### Your goal
Output the data in full. Keep every word exact and exclude the pictures.
***
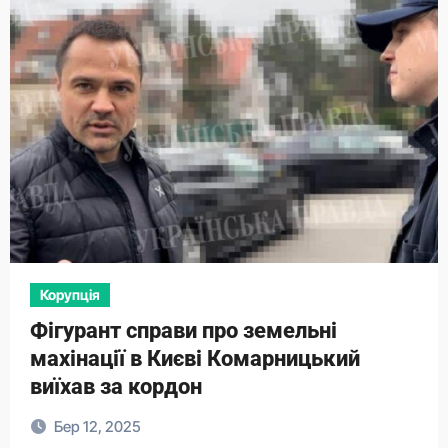
Корупція
Фігурант справи про земельні
махінації в Києві Комарницький
виїхав за кордон
Бер 12, 2025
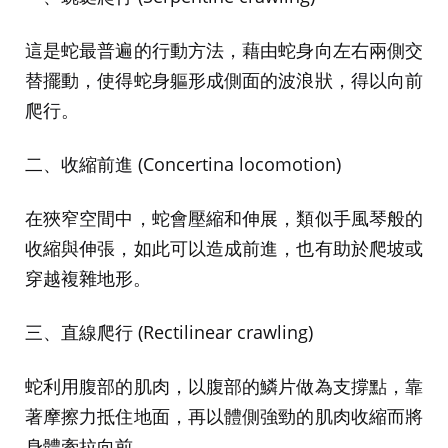
這是蛇最普遍的行動方法，藉由蛇身向左右兩側交
替擺動，使得蛇身軀形成側面的波浪狀，得以向前
爬行。
二、收縮前進 (Concertina locomotion)
在狹窄空間中，蛇會壓縮和伸展，類似手風琴般的
收縮與伸張，如此可以造成前進，也有助於爬坡或
穿越複雜地形。
三、直線爬行 (Rectilinear crawling)
蛇利用腹部的肌肉，以腹部的鱗片做為支撐點，靠
著摩擦力抵住地面，再以體側強勁的肌肉收縮而將
身體牽拉向前。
***
### Answer box
Корупція
Фігурант справи про земельні
махінації в Києві Комарницький
виїхав за кордон
Бер 12, 2025
這是蛇最普遍的行動方法，藉由蛇身向左右兩側交
替擺動，使得蛇身軀形成側面的波浪狀，得以向前
爬行。
二、收縮前進 (Concertina locomotion)
在狹窄空間中，蛇會壓縮和伸展，類似手風琴般的
收縮與伸張，如此可以造成前進，也有助於爬坡或
穿越複雜地形。
三、直線爬行 (Rectilinear crawling)
蛇利用腹部的肌肉，以腹部的鱗片做為支撐點，靠
著摩擦力抵住地面，再以體側強勁的肌肉收縮而將
身體牽拉向前。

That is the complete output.